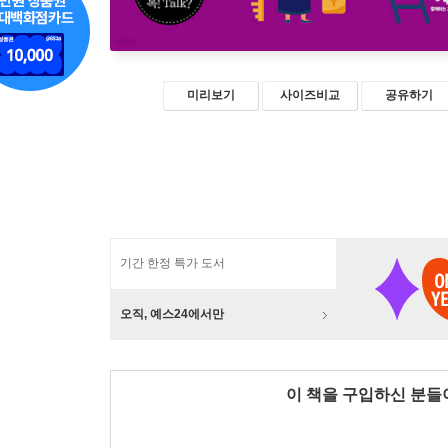
미리보기
사이즈비교
공유하기
기간 한정 특가 도서
오직, 예스24에서만
이 책을 구입하신 분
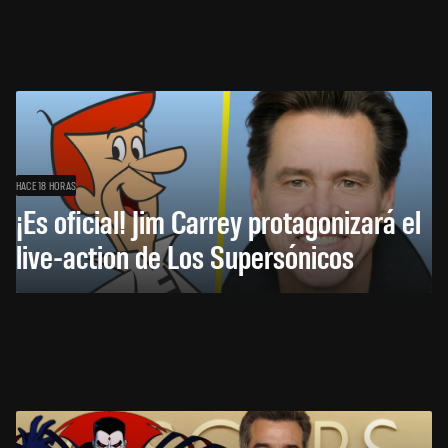
HACE 18 HORAS
¡Es oficial! Jim Carrey protagonizará el
live-action de Los Supersónicos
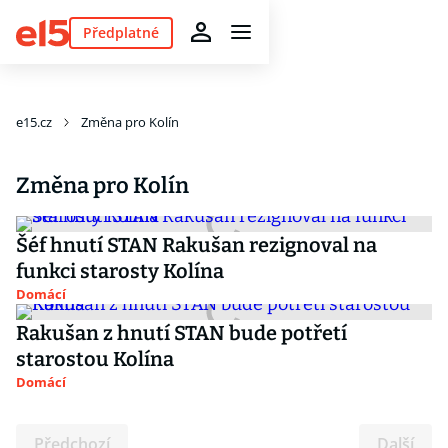
Předplatné
e15.cz
Změna pro Kolín
Změna pro Kolín
Šéf hnutí STAN Rakušan rezignoval na
funkci starosty Kolína
Domácí
Rakušan z hnutí STAN bude potřetí
starostou Kolína
Domácí
Předchozí
Další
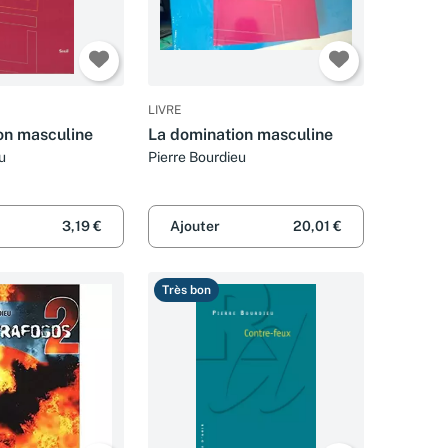
LIVRE
on masculine
La domination masculine
u
Pierre Bourdieu
3,19 €
Ajouter
20,01 €
Très bon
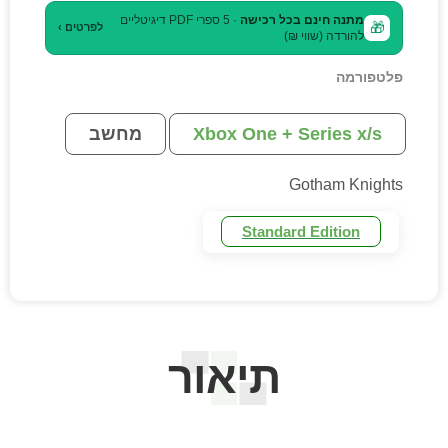
מתנה חינם בכל רכישה
· 5 ספרי PDF דיגיטליים
🎁
לפרטים ›
להורדה (שווי ₪)
פלטפורמה
Xbox One + Series x/s
מחשב
Gotham Knights
Standard Edition
תיאור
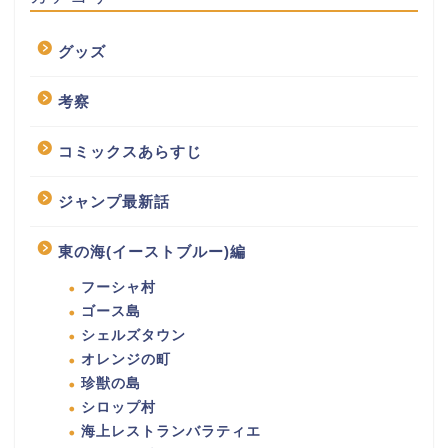
グッズ
考察
コミックスあらすじ
ジャンプ最新話
東の海(イーストブルー)編
フーシャ村
ゴース島
シェルズタウン
オレンジの町
珍獣の島
シロップ村
海上レストランバラティエ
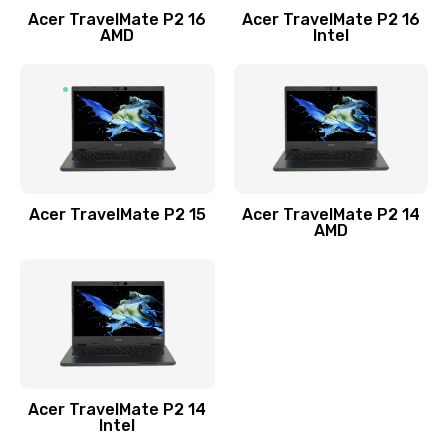
Acer TravelMate P2 16
Acer TravelMate P2 16
Замена процессора
AMD
Intel
1545 руб.
Заказать
Замена системы охлаждения
1645 руб.
Заказать
Acer TravelMate P2 15
Acer TravelMate P2 14
AMD
Замена термопасты
1095 руб.
Заказать
Замена шлейфа матрицы
Acer TravelMate P2 14
950 руб.
Intel
Заказать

## Work required
From the listing above, determine how many lines contain "hnutí", then write only that number.

## Reply
2